From: Nathan <nathan@webr3.org>
Date: Thu, 24 Mar 2011 02:30:43 +0000
Message-ID: <4D8AACD3.6020605@webr3.org>
To: Jonathan Rees <jar@creativecommons.org>
CC: AWWSW TF <public-awwsw@w3.org>
Nathan wrote:
> Working from the "/latest" on 24th March

first note, I think the term "Information Resource" is important to 
keep, it sets a context and gives people something useful to latch on to 
when reading.

1.2 Glossary
as previously, consider "fixed" instead of generic, so:
accessible via
When a URI is dereferenceable, "the information resource accessible via 
a URI" (abbreviated IR(that URI), see below) is the information resource 
whose versions are the versions obtained by dereferencing that URI. If 
there is only one such version, then it is a "fixed information resource".
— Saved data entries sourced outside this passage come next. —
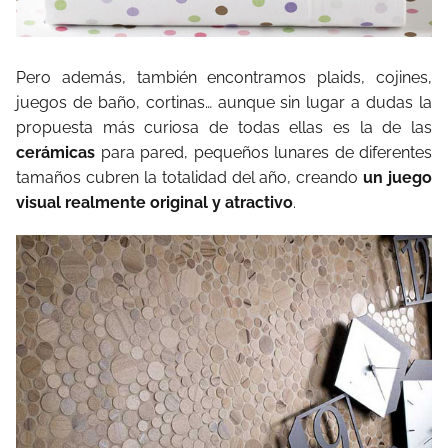
Pero además, también encontramos plaids, cojines,
juegos de baño, cortinas… aunque sin lugar a dudas la
propuesta más curiosa de todas ellas es la de las
cerámicas
para pared, pequeños lunares de diferentes
tamaños cubren la totalidad del año, creando
un juego
visual realmente original y atractivo
.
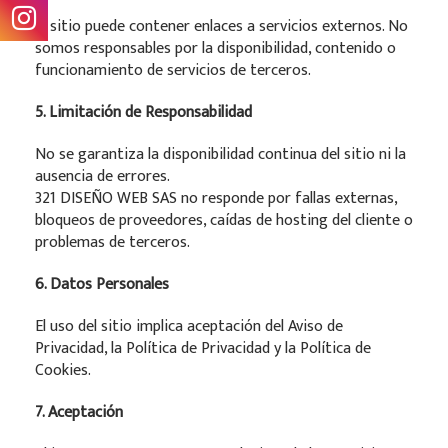
El sitio puede contener enlaces a servicios externos. No
somos responsables por la disponibilidad, contenido o
funcionamiento de servicios de terceros.
5. Limitación de Responsabilidad
No se garantiza la disponibilidad continua del sitio ni la
ausencia de errores.
321 DISEÑO WEB SAS no responde por fallas externas,
bloqueos de proveedores, caídas de hosting del cliente o
problemas de terceros.
6. Datos Personales
El uso del sitio implica aceptación del Aviso de
Privacidad, la Política de Privacidad y la Política de
Cookies.
7. Aceptación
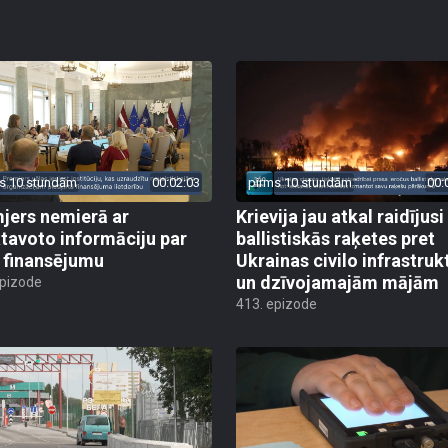
s 10 stundām
00:02:03
pirms 10 stundām
00:
jers nemierā ar
Krievija jau atkal raidījusi
tavoto informāciju par
ballistiskās raķetes pret
finansējumu
Ukrainas civilo infrastruk
un dzīvojamajām mājām
epizode
413. epizode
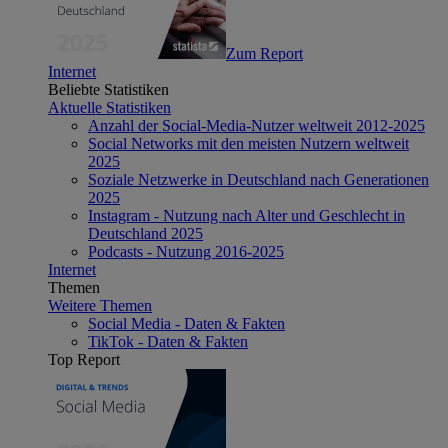
Zum Report
Internet
Beliebte Statistiken
Aktuelle Statistiken
Anzahl der Social-Media-Nutzer weltweit 2012-2025
Social Networks mit den meisten Nutzern weltweit
2025
Soziale Netzwerke in Deutschland nach Generationen
2025
Instagram - Nutzung nach Alter und Geschlecht in
Deutschland 2025
Podcasts - Nutzung 2016-2025
Internet
Themen
Weitere Themen
Social Media - Daten & Fakten
TikTok - Daten & Fakten
Top Report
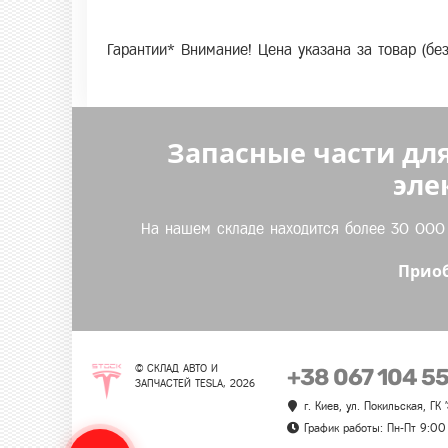
Гарантии* Внимание! Цена указана за товар (бе
Запасные части для
эле
На нашем складе находится более 30 000 т
Приоб
© СКЛАД АВТО И
+38 067 104 5
ЗАПЧАСТЕЙ TESLA, 2026
г. Киев, ул. Покильская, ГК
График работы: Пн-Пт 9:00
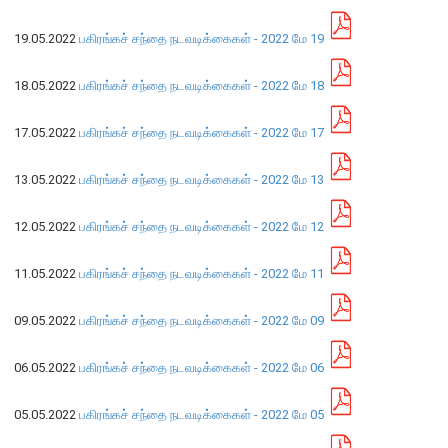
19.05.2022
பகிரங்கச் சந்தை நடவடிக்கைகள் - 2022 மே 19
நிறுவன ரீதியான அமைப்பு
18.05.2022
பகிரங்கச் சந்தை நடவடிக்கைகள் - 2022 மே 18
நிறுவனக் கட்டமைப்பு
முதன்மை அலுவலர்கள்
17.05.2022
பகிரங்கச் சந்தை நடவடிக்கைகள் - 2022 மே 17
திணைக்களங்கள்
ஆளுகைக் கோவைகளும் கொள்கைகளும்
13.05.2022
பகிரங்கச் சந்தை நடவடிக்கைகள் - 2022 மே 13
12.05.2022
பகிரங்கச் சந்தை நடவடிக்கைகள் - 2022 மே 12
வங்கிப் பணிமனை
11.05.2022
பகிரங்கச் சந்தை நடவடிக்கைகள் - 2022 மே 11
வங்கிப் பணிமனை
பிரதேச அலுவலகங்கள்
09.05.2022
பகிரங்கச் சந்தை நடவடிக்கைகள் - 2022 மே 09
நூலகம் மற்றும் தகவல் நிலையம்
வங்கித்தொழில் கற்கைகளுக்கான நிலையம்
06.05.2022
பகிரங்கச் சந்தை நடவடிக்கைகள் - 2022 மே 06
பொருளாதார வரலாற்று அரும்பொருட் காட்சிச் சாலை
05.05.2022
பகிரங்கச் சந்தை நடவடிக்கைகள் - 2022 மே 05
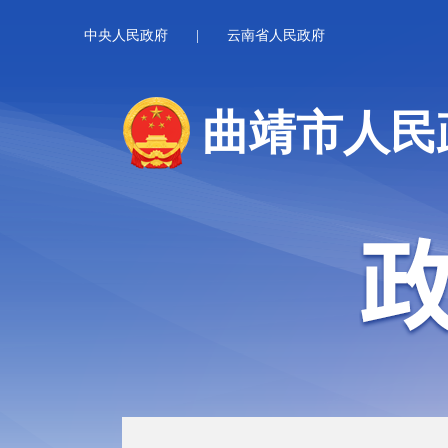
中央人民政府
|
云南省人民政府
曲靖市人民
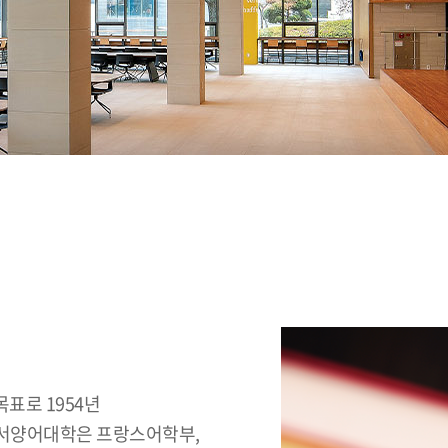
표로 1954년
 서양어대학은 프랑스어학부,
I quite like the term "characterize" at the minute, consider (only a 
mild suggestion, I also like the text you wrote):
A document or document part that provides information about the meaning 
of a URI or other phrase. This term is not meant to be either rigorous 
or exclusive. The "information" could be prose, RDF, OWL, or some 
combination. It needn't be either complete or specific in "defining" the 
phrase, rather it's just supposed to characterize the referent of that 

dereferenceable definition has minor typo ("a standard access 
mechanisms"), either change to "a standard access mechanism" or 
"standard access mechanisms" ?

as previously, remove generic and swap specific for fixed, perhaps 
reword as (?):
information resource
An "information resource" is either /fixed/, i.e. a document or other 
replicable entity such as an image or sound recording possessing a 
single version, or it is associated with multiple versions that have 
something in common. Metadata that is true of every version of an 
information resource is considered to be true of the information 
resource itself.

phrase - would this not include literals too? (thinking it's synonymous 
with names in rdf-mt) - probably doesn't matter for this document though!

version, you've already defined this slightly differently higher up the 
document, consider re-writing to:
Fixed content (octet sequence) together with directives, such as media 
type and language, intended to guide the interpretation of the content.

WS(u), it appears to me that there's some URI mix up in here - perhaps 
it should read:
WS(u) is shorthand for the meaning of a URI u according to the 
definition of u in (a version of) the information resource IR(u). For 
example, if IR('http://example/fred') says that 'http://example/image23' 
refers to Fred the mynah, then WS('http://example/image23') is Fred the 
mynah. ('WS' stands for 'whatever it says'.)

Section 2:
Generally, it might be nice to <em> each name/phrase, for example 
"spoonwings" and "http://example/spoonwing", and also refer to the 
phrase again later so that "using the chosen phrase as the subject" 
would read "using the chosen phrase "http://example/spoonwing" as the 

note sure I get the spoonwing variant use case "Variant use case: Same 
as above, but Bob's bibliography includes a number of RDF documents, and 
his metadata includes information relevant for making use of those RDF 
documents." - can it be explained a little more or removed?

general: perhaps hyperlink each instance of a term in the doc to it's 
definition (for example "phrase")?

general: niggling over 2.3 .. it's the problem use case for sure, will 
come back to it later..

3.1 URI scheme and URN namespace registrations:
needs a specific real world example so people can grok it properly (at 
least so I can!)

3.2 The LSID URN namespace:
Worth keeping if one can expand on what the URI for the IR is perhaps, 
it seems related but perhaps needs more info..

3.3 A dereferenceable URI refers to the information resource at that URI

okay, need to finish there, will pick up tomorrow!